■ Problem details: Exactly as they stand, repeat the lines from the one containing "Mask spleen. Return" through the final line of the listing, both ends included, and nothing else; skip the pictures.

■ Recorded information:
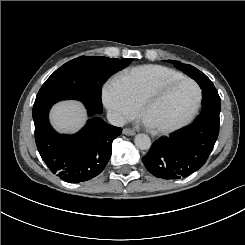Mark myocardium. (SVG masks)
Masks as SVG:
<instances>
[{
    "instance_id": "f54148a6",
    "label": "myocardium",
    "mask_w": 245,
    "mask_h": 245,
    "mask_svg": "<svg viewBox=\"0 0 245 245\" xmlns=\"http://www.w3.org/2000/svg\"><path fill=\"white\" fill-rule=\"evenodd\" d=\"M177 82H187L189 83L193 88L195 92V99L194 103L189 110V112L179 121L174 122V123H169V124H164V125H148L149 128L157 133H170L172 131L178 130L185 125H187L196 112L198 111L200 104H201V99H202V93L199 85L191 78L186 77V76H179V77H174V78H169V79H164V80H158L155 81L151 84H149L141 93L137 107L138 111L142 113L144 111L145 104L150 97L152 93L155 91L159 90L162 87H169L174 85Z\"/></svg>"
}]
</instances>
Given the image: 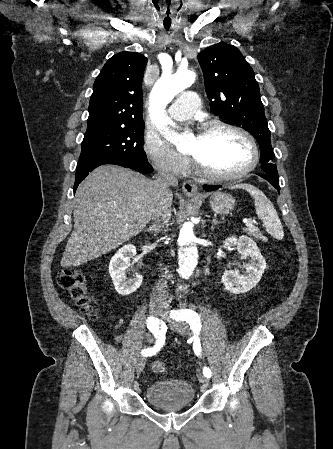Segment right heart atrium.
I'll use <instances>...</instances> for the list:
<instances>
[{
    "label": "right heart atrium",
    "mask_w": 333,
    "mask_h": 449,
    "mask_svg": "<svg viewBox=\"0 0 333 449\" xmlns=\"http://www.w3.org/2000/svg\"><path fill=\"white\" fill-rule=\"evenodd\" d=\"M143 149L149 162L163 173L182 176L189 169V159L172 149L155 134L145 135Z\"/></svg>",
    "instance_id": "right-heart-atrium-1"
}]
</instances>
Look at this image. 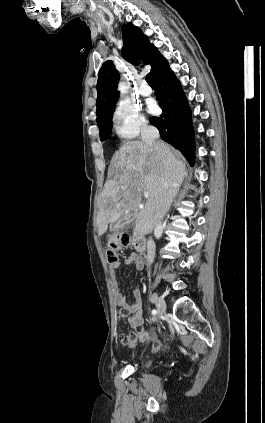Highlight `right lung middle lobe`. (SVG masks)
<instances>
[{"label":"right lung middle lobe","mask_w":265,"mask_h":423,"mask_svg":"<svg viewBox=\"0 0 265 423\" xmlns=\"http://www.w3.org/2000/svg\"><path fill=\"white\" fill-rule=\"evenodd\" d=\"M113 112L114 111L110 112L103 121L98 124L101 141L107 140L111 136Z\"/></svg>","instance_id":"dd1d6c3e"}]
</instances>
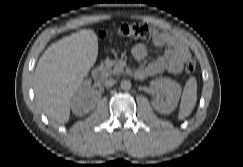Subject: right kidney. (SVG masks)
Wrapping results in <instances>:
<instances>
[{
	"instance_id": "right-kidney-1",
	"label": "right kidney",
	"mask_w": 243,
	"mask_h": 167,
	"mask_svg": "<svg viewBox=\"0 0 243 167\" xmlns=\"http://www.w3.org/2000/svg\"><path fill=\"white\" fill-rule=\"evenodd\" d=\"M99 97L91 90V80H84L71 99V108L75 115L82 116L90 112Z\"/></svg>"
}]
</instances>
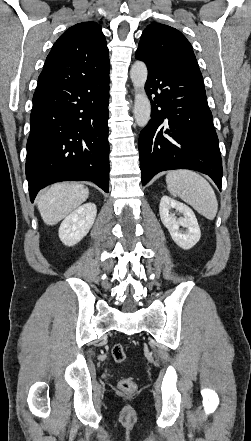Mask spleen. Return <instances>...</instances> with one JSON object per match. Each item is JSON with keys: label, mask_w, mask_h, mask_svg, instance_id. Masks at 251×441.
Returning a JSON list of instances; mask_svg holds the SVG:
<instances>
[{"label": "spleen", "mask_w": 251, "mask_h": 441, "mask_svg": "<svg viewBox=\"0 0 251 441\" xmlns=\"http://www.w3.org/2000/svg\"><path fill=\"white\" fill-rule=\"evenodd\" d=\"M167 189L174 197L181 198L208 220L217 214L215 192L206 179L194 171L174 170L166 175Z\"/></svg>", "instance_id": "spleen-1"}]
</instances>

■ Response area:
Mask spleen. Return <instances>...</instances> with one JSON object per match. Each item is JSON with keys: label, mask_w, mask_h, mask_svg, instance_id. Masks at 251×441.
Returning a JSON list of instances; mask_svg holds the SVG:
<instances>
[{"label": "spleen", "mask_w": 251, "mask_h": 441, "mask_svg": "<svg viewBox=\"0 0 251 441\" xmlns=\"http://www.w3.org/2000/svg\"><path fill=\"white\" fill-rule=\"evenodd\" d=\"M167 189L174 197L181 198L208 220L217 214L215 192L206 179L194 171L174 170L166 175Z\"/></svg>", "instance_id": "spleen-1"}]
</instances>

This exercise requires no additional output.